(Records from a dataset)
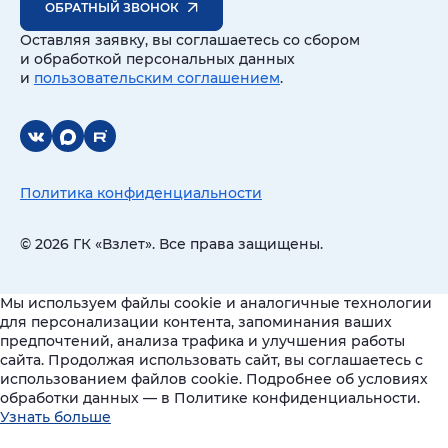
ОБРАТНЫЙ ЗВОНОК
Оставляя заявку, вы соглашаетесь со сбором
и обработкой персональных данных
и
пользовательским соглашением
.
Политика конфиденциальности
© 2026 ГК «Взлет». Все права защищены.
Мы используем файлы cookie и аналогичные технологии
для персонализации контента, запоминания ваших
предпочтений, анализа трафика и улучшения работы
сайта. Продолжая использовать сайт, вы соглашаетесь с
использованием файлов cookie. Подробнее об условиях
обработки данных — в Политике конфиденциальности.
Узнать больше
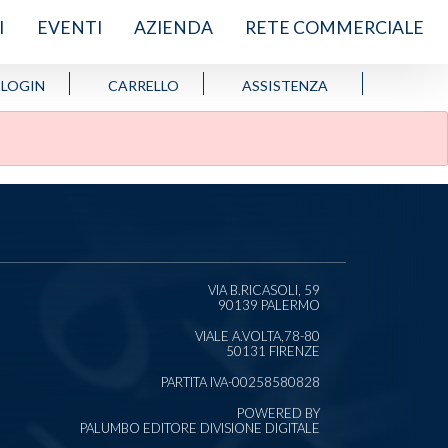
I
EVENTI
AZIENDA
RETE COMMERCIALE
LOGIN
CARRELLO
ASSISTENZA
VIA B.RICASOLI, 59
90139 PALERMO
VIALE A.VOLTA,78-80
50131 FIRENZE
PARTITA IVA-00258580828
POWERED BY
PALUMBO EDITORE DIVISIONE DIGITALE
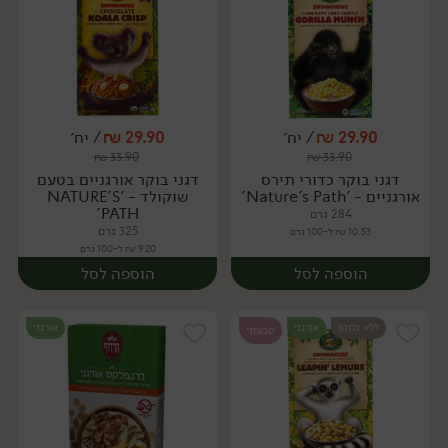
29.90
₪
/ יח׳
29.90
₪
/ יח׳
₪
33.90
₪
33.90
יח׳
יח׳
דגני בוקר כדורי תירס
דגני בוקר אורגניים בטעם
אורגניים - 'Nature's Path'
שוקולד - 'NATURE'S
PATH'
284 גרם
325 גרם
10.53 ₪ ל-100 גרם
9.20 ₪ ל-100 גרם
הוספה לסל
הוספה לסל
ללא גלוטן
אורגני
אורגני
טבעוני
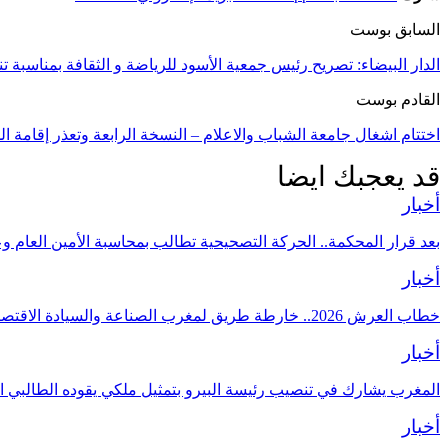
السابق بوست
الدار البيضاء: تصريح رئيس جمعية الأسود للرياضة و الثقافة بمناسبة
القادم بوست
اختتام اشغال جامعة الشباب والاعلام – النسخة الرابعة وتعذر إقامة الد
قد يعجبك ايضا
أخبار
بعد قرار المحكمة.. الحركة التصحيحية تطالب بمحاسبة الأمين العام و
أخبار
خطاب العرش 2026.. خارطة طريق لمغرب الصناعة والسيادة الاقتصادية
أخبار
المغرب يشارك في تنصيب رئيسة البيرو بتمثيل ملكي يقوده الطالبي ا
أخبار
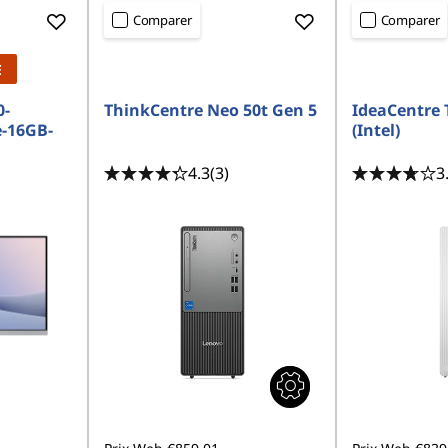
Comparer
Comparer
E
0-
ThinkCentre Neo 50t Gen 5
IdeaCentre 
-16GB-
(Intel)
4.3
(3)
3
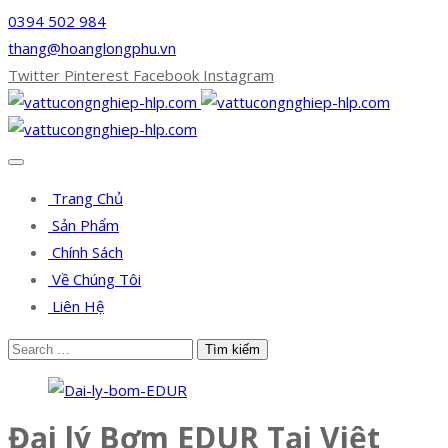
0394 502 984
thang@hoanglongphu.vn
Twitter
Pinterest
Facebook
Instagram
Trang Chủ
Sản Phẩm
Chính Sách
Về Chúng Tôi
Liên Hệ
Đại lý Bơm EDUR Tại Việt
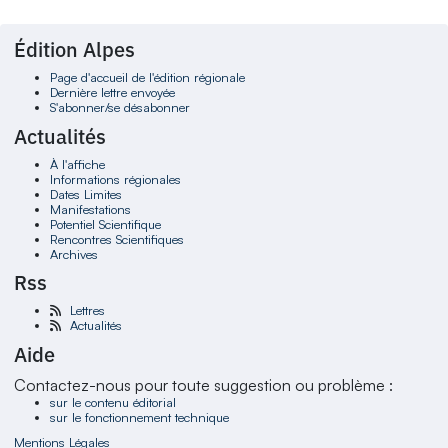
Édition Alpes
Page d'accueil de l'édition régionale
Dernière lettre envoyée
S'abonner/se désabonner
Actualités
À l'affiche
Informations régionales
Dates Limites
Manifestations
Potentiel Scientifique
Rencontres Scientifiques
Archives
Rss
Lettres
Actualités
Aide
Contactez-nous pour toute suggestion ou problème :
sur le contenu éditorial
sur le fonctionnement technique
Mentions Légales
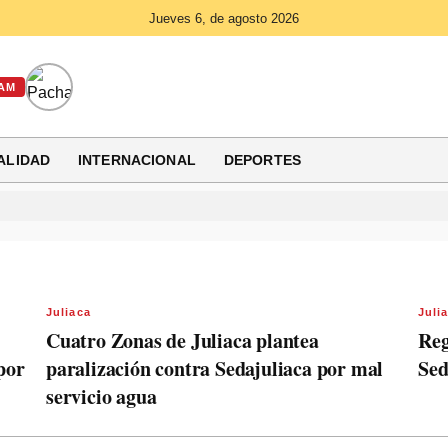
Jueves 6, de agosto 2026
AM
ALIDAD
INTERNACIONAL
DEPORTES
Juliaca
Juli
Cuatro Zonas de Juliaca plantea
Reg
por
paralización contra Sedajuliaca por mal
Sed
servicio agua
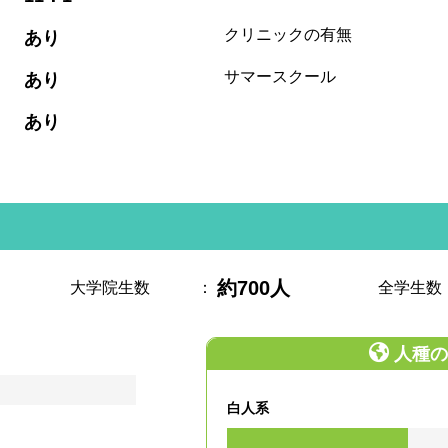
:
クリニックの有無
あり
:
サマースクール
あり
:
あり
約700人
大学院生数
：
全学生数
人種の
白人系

Exercise description
Copy out each line from the preceding entries that mentions the word "данных".

Result below
и обработкой персональных данных
обработки данных — в Политике конфиденциальности.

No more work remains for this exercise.